Monday, April 11, 2005

Precious privilege becomes a right

In her March 18 column entitled "Narrow-minded Majority," the Kansas City Star's Barbara Shelly writes, "Conservatives were outmaneuvered in Topeka last session and missed the chance to send Kansans to the polls to defend the sanctity of marriage, preserve the Judeo-Christian tradition and spare the state from the homosexual agenda and activist judges."

"Whose day-to-day lives are actually worse off if committed gays and lesbians enter into formal lifelong partnerships?," Shelly asks. " I haven't yet heard a good answer to that one. Who gets hurt by these public votes to deny a precious privilege to a minority group?"

Speaking for myself, my day-to-day life wouldn't be worse off. However, I also don't believe my day-to-day life would suffer if some guy in Olathe were married to five women. The point is we as a society have placed limits on the "precious privilege" known as marriage. Shelly and other liberals would unlikely expand the privilege to one man and one tree or to one man and five women, so the difference between the "narrow-minded majority" and the "enlightened" liberals is at what point do we place the limits. A majority believes the point should be where it has always been in Kansas and this country, i.e., marriage is between one man and one woman.

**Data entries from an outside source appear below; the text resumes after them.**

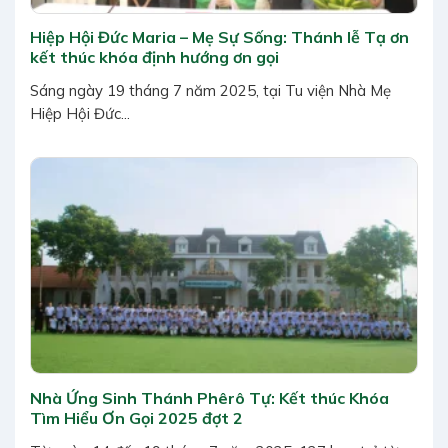
Hiệp Hội Đức Maria – Mẹ Sự Sống: Thánh lễ Tạ ơn
kết thúc khóa định hướng ơn gọi
Sáng ngày 19 tháng 7 năm 2025, tại Tu viện Nhà Mẹ
Hiệp Hội Đức...
Nhà Ứng Sinh Thánh Phêrô Tự: Kết thúc Khóa
Tìm Hiểu Ơn Gọi 2025 đợt 2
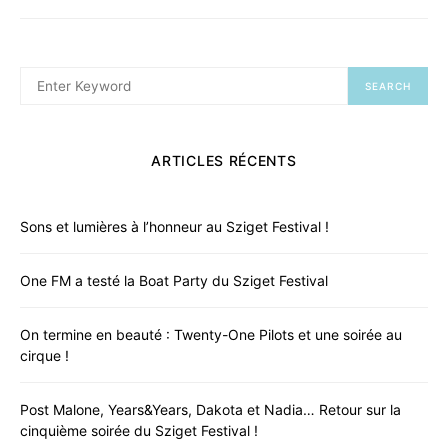
SEARCH
When autocomplete results are available use up an
SEARCH
FOR:
ARTICLES RÉCENTS
Sons et lumières à l’honneur au Sziget Festival !
One FM a testé la Boat Party du Sziget Festival
On termine en beauté : Twenty-One Pilots et une soirée au
cirque !
Post Malone, Years&Years, Dakota et Nadia… Retour sur la
cinquième soirée du Sziget Festival !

Further into her column, Shelly changes the "precious privilege" of marriage into a "right" t0 marry: "You can't affirm a person as an equal and then deny him or her access to the same legal and human rights that you take for granted."

Given that all rights are individual rights, the belief that there is a right to marry is where those activist judges come in. The late Balint Vazonyi explained the misinterpretation of rights in America's 30 Years War (1998): "What do we make of the assertion by a highly placed member of the judiciary that 'rights not listed in the Constitution are cherished, if anything, more than the ones that are'? What is the source of such rights? Who guarantees them? Judge Reinhardt's first example is the right to marry. But since marriage will occur only with the consent of two people, no individual can assert a right to it. Government cannot require the consent of either party, thus government cannot deliver a guarantee for it."